July 05, 2023

More than thanks: Giving nurses what they need

Author: Molly Belmont
Source:  NYSUT Communications
NYU Langone Hospital - Brooklyn nurses mark their latest contract ratification, which includes safe staffing provisions. The union is doing its part to hold the hospital to the agreement, filing a record-setting 900 grievances when safe staffing levels were violated this past year.
Caption: NYU Langone Hospital - Brooklyn nurses mark their latest contract ratification, which includes safe staffing provisions. The union is doing its part to hold the hospital to the agreement, filing a record-setting 900 grievances when safe staffing levels were violated this past year. (Photo provided.)

May marked National Nurse Appreciation Month, but nurses across the state say it is going to take a lot more than “Thank You's” to set things right in their profession.

Instead of feel-good pablum, they want action.

“During COVID we were stars on TV. Everybody was banging pots and pans and saying ‘Bravo, nurses!’ recalls United Federation of Teachers Vice President Anne Goldman, head of the Federation of Nurses/UFT. “And we said, ‘Great, you finally get it. You see our heroism and commitment.’” But that recognition was short-lived, Goldman said, and today’s nurses are worse-off than ever.

According to the AFT’s “Healthcare Staffing Shortage Task Force Report” 1 in 5 healthcare clinicians have quit their jobs since the beginning of the pandemic. Of those who stayed in their jobs, nearly 1 in 3 have considered leaving at one point, and between 2020 and 2021, the total number of registered nurses in the workforce declined for the first time in more than five years.

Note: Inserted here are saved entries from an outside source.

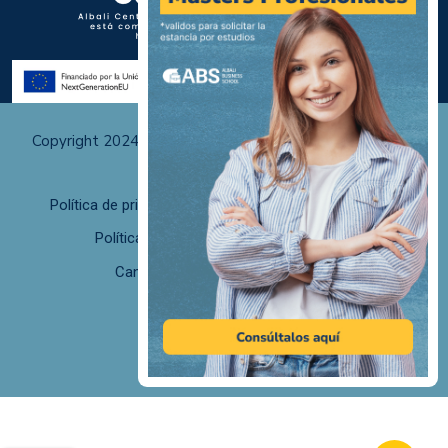
Copyright 2024 Albali Centros de Formación | Todos los
derechos reservados
Política de privacidad
Políticas de uso y cookies
Política de calidad
F. desistimiento
Canal de Denuncias/Canal Ético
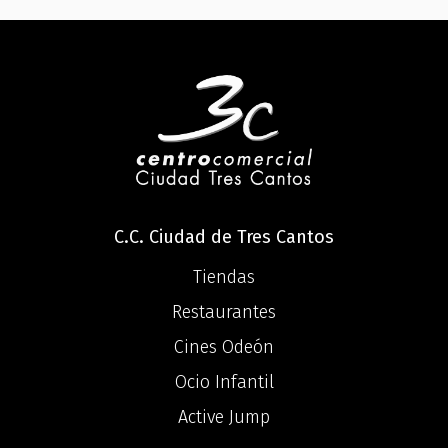
C.C. Ciudad de Tres Cantos
Tiendas
Restaurantes
Cines Odeón
Ocio Infantil
Active Jump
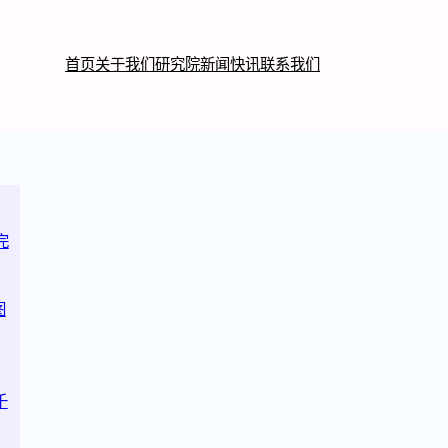
首页
关于我们
研究院
新闻快讯
联系我们
完
图
千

To put the short staffing issue front-and-center for consumers and legislators, this year AFT launched a $1 million multifaceted, multiyear campaign, “Code Red: Understaffing = Patient Care Crisis.”

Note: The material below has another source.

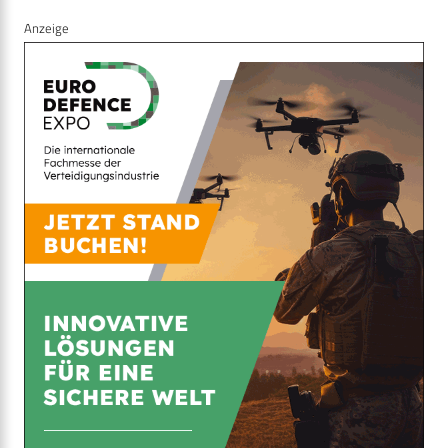
Anzeige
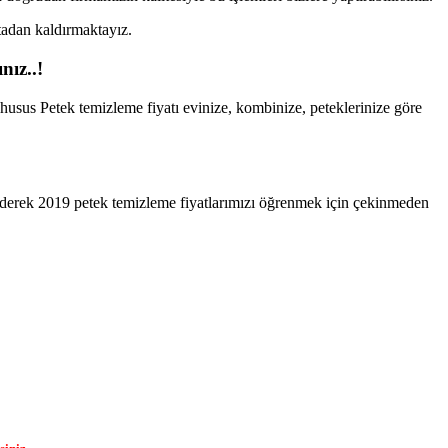
rtadan kaldırmaktayız.
nız..!
 husus Petek temizleme fiyatı evinize, kombinize, peteklerinize göre
 ederek 2019 petek temizleme fiyatlarımızı öğrenmek için çekinmeden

“Nurses are leaving in droves,” said Sandra Nin, RN Instructor at NYU Langone Hospital-Brooklyn and a UFT member. “There is a national crisis of short staffing for nurses, and I don't believe that most Americans realize that this is happening.”

Short staffing leads to higher rates of infection and medical errors as well as higher morbidity and mortality rates, Nin said.

Nurses also want laws on the books that require safe staffing levels. Right now, few states set staffing levels.

In New York, NYSUT successfully lobbied to get the “Safe Staffing for Quality Care Act” signed into law in 2021. But the current state law does not go far enough because it only addresses acute care facilities and nursing homes, said Goldman. The union is lobbying for subsequent legislation that would address safe staff ratios throughout hospitals and build support for nursing degree programs and a nursing incentive and retention program, she said.

In the meantime, the UFT has worked hard to help nurses at NYU Langone Hospital-Brooklyn get safe staffing ratios included in their labor contract, and they have held the hospital accountable for violations. In the past year alone, nurses at NYU Langone-Brooklyn filed 900 staff-related grievances against the hospital with UFT help, showing that staffing standards set in the contract were ignored.

The goal of the grievances is to deter the hospital from short staffing, Nin said. Once filed, grievances are taken to arbitration — an expensive undertaking for the hospital. Last year, UFT also helped secure $137,500 from the hospital for chronic understaffing, a stiff penalty.

“We’ve weaponized the grievance machinery and the contract in a way that no one else in the city has done for the express purpose of enforcing nurse-to-patient ratios, and we’ve done it for patient safety,” said Goldman.

Data show that adding just one additional patient to a nurse’s workload results in a 7 percent increased risk of a patient dying within 30 days of admission. For children, understaffing increases their risk of being readmitted to the hospital after treatment.



Shorter hospital stays, spurred by a hospital’s desire to turn beds over quickly, can also compromise patient safety and increase the odds of a patient being readmitted.

Understaffing also contributes to burnout and worker dissatisfaction, which fuels more turnover and only exacerbates shortages.

“We’ve hired 22 nurses in the past year, and more than 22 have left,” said UFT member Gina Scudiero, RN at NYU Langone Hospital – Brooklyn. “They don’t stay. The experienced nurses are now leaving because they’re finding jobs that don’t have this kind of pressure, and the new nurses that come on find they don’t have the support they need, and they leave, too.”

To stop the bleeding, Scudiero has begun conducting weekend meetings with fellow UFT members via Zoom. Part pep talk, part training, and part forum, these casual Sunday sessions have become a unit staple and a practical way for nurses to get their needs met. Sometimes, Scudiero says, the hospital’s deficiencies are shocking.

Maria Paradiso, RN at NYU Langone Hospital – Brooklyn agrees. “You want to give your all and you want to do your best, but no matter what you do, something is preventing you from making that happen for your patient,” said Paradiso, UFT member. “It’s heartbreaking.”